Is the US or Europe more welcoming to immigrants?

The World
People celebrate as they become U.S. citizens during a naturalization ceremony at the National Archives Museum in Washington.

The United States accepts the largest number of legal immigrants in the world. Only about 4 percent are Muslim.

But in Europe Muslims make up about 40 percent of immigrants and it is more difficult for them to integrate into society, says Nancy Foner, a professor of sociology at City University of New York and co-author of "Strangers No More: Immigration and the Challenges of Integration in North America and Western Europe."

One reason?  The US is much more tolerant of different religions than in Europe, which tends to be more secular. 

"In the US, religion is more accepted," she says. "In Europe, religion — Islam in particular — is a major barrier for immigrants. And there's a big focus to the threat that Muslims will undermine core democratic values in Europe."

Her book compares the experience of low-income immigrants in Western Europe versus those in the United States.

Foner says despite the fact that more immigrants are actually working in the US, the poverty rate for US immigrants is higher than for immigrants in Europe. That's because immigrants in the US often work in low-paying jobs and both documented and undocumented immigrants in Europe are often entitled to the same rich array of public benefits, such as housing and healthcare, that are offered to European citizens.
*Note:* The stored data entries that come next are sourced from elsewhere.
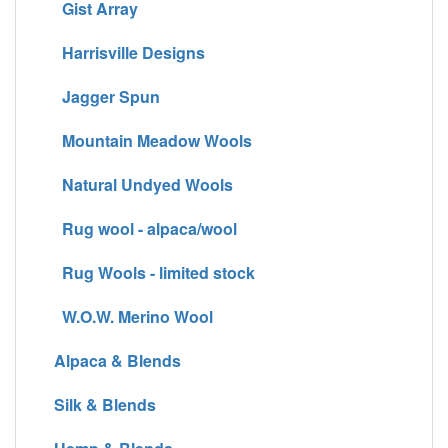
Gist Array
Harrisville Designs
Jagger Spun
Mountain Meadow Wools
Natural Undyed Wools
Rug wool - alpaca/wool
Rug Wools - limited stock
W.O.W. Merino Wool
Alpaca & Blends
Silk & Blends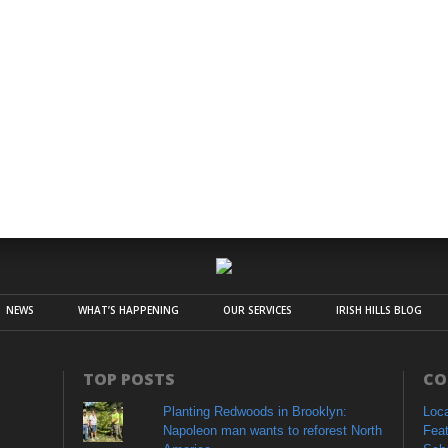
NEWS
WHAT’S HAPPENING
OUR SERVICES
IRISH HILLS BLOG
TOP POSTS
CO
Planting Redwoods in Brooklyn:
Loc
Napoleon man wants to reforest North
Fea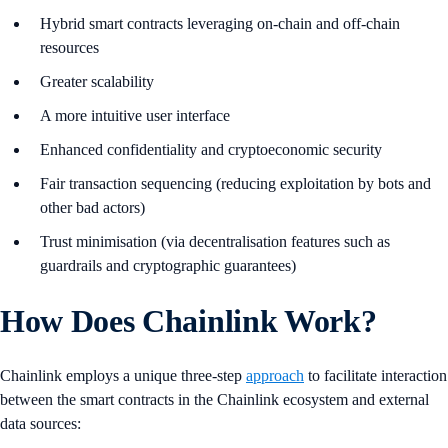
Hybrid smart contracts leveraging on-chain and off-chain
resources
Greater scalability
A more intuitive user interface
Enhanced confidentiality and cryptoeconomic security
Fair transaction sequencing (reducing exploitation by bots and
other bad actors)
Trust minimisation (via decentralisation features such as
guardrails and cryptographic guarantees)
How Does Chainlink Work?
Chainlink employs a unique three-step
approach
to facilitate interaction
between the smart contracts in the Chainlink ecosystem and external
data sources: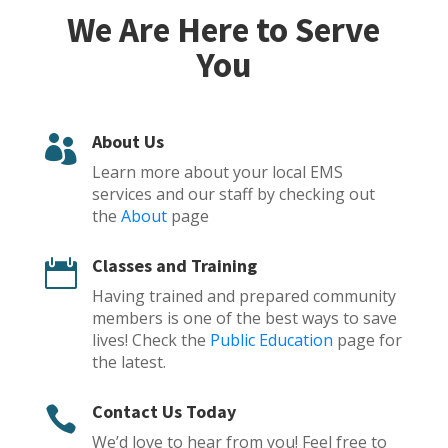
We Are Here to Serve
You
About Us

Learn more about your local EMS
services and our staff by checking out
the
About
page
Classes and Training

Having trained and prepared community
members is one of the best ways to save
lives! Check the
Public Education
page for
the latest.
Contact Us Today

We’d love to hear from you! Feel free to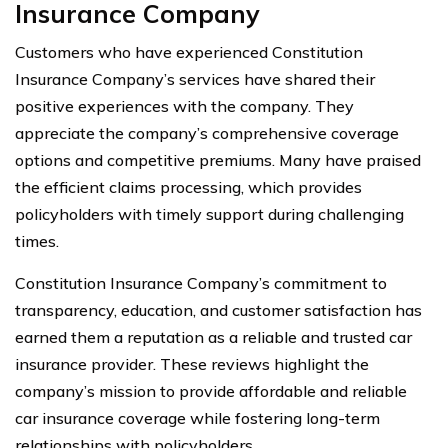
Insurance Company
Customers who have experienced Constitution
Insurance Company’s services have shared their
positive experiences with the company. They
appreciate the company’s comprehensive coverage
options and competitive premiums. Many have praised
the efficient claims processing, which provides
policyholders with timely support during challenging
times.
Constitution Insurance Company’s commitment to
transparency, education, and customer satisfaction has
earned them a reputation as a reliable and trusted car
insurance provider. These reviews highlight the
company’s mission to provide affordable and reliable
car insurance coverage while fostering long-term
relationships with policyholders.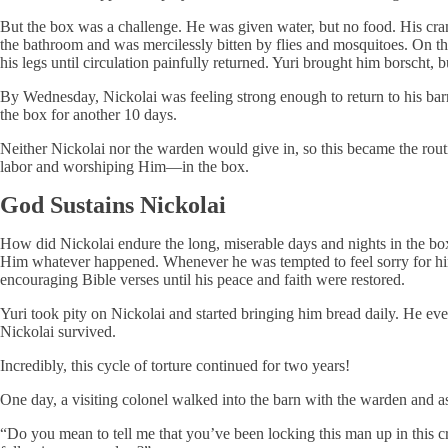
But the box was a challenge. He was given water, but no food. His cra
the bathroom and was mercilessly bitten by flies and mosquitoes. On the
his legs until circulation painfully returned. Yuri brought him borscht, but
By Wednesday, Nickolai was feeling strong enough to return to his ba
the box for another 10 days.
Neither Nickolai nor the warden would give in, so this became the rou
labor and worshiping Him—in the box.
God Sustains Nickolai
How did Nickolai endure the long, miserable days and nights in the b
Him whatever happened. Whenever he was tempted to feel sorry for hims
encouraging Bible verses until his peace and faith were restored.
Yuri took pity on Nickolai and started bringing him bread daily. He eve
Nickolai survived.
Incredibly, this cycle of torture continued for two years!
One day, a visiting colonel walked into the barn with the warden and 
“Do you mean to tell me that you’ve been locking this man up in this cr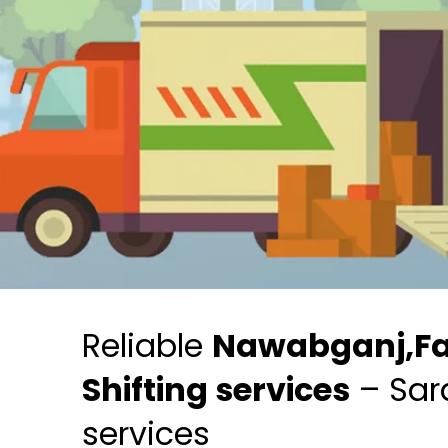
Reliable
Nawabganj,F
Shifting services
– Sar
services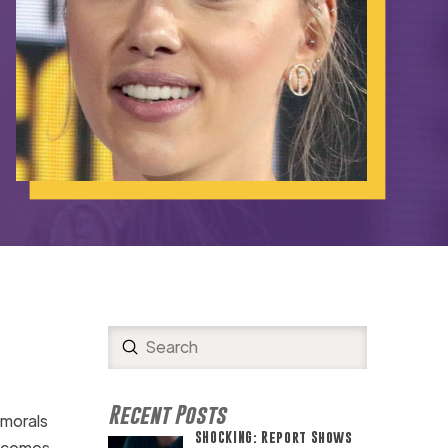
Submit
Search
Recent Posts
 morals
SHOCKING: Report Shows
s comes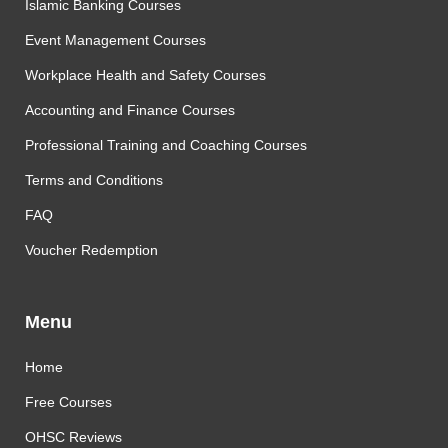
Islamic Banking Courses
Event Management Courses
Workplace Health and Safety Courses
Accounting and Finance Courses
Professional Training and Coaching Courses
Terms and Conditions
FAQ
Voucher Redemption
Menu
Home
Free Courses
OHSC Reviews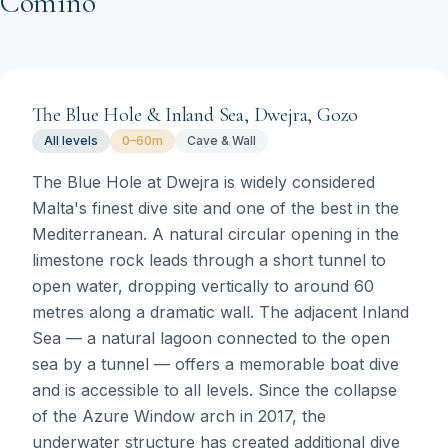
Comino
The Blue Hole & Inland Sea, Dwejra, Gozo
All levels
0–60m
Cave & Wall
The Blue Hole at Dwejra is widely considered
Malta's finest dive site and one of the best in the
Mediterranean. A natural circular opening in the
limestone rock leads through a short tunnel to
open water, dropping vertically to around 60
metres along a dramatic wall. The adjacent Inland
Sea — a natural lagoon connected to the open
sea by a tunnel — offers a memorable boat dive
and is accessible to all levels. Since the collapse
of the Azure Window arch in 2017, the
underwater structure has created additional dive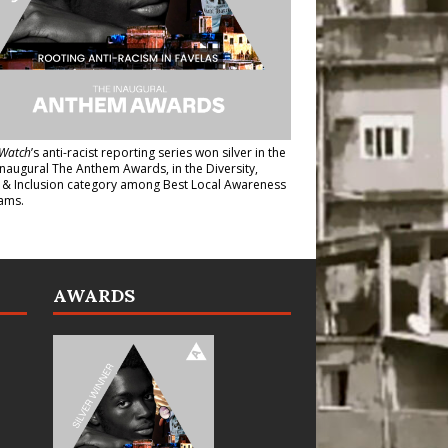
Watch
’s anti-racist reporting series
won silver in the
inaugural The Anthem Awards
, in the Diversity,
y & Inclusion category among Best Local Awareness
ams.
AWARDS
But Foner says many immigrants in Europe feel less accepted than those who come to the US.

"The US see immigrants as Americans in the making. It's OK to hold on to your ethnic identity as long as these are additions to a fundamental American core. In European countries it is more difficult, " she says. "The immigrants and their children may feel French and feel German, but often the German and the French don't recognize them that way."

But she says immigrants in Europe are less segregated when it comes to housing than those who live in the US, especially immigrants from Africa and the Caribbean, who make up about 10 percent of US immigrants.

"Rates of residential segregation are actually higher in the US particularly among Black immigrants than we find in Europe," she says. Because of the US's history of slavery and long-term institutionalized racism, she says, "black immigrants are having an easier time integrating in many ways in Europe than in the US."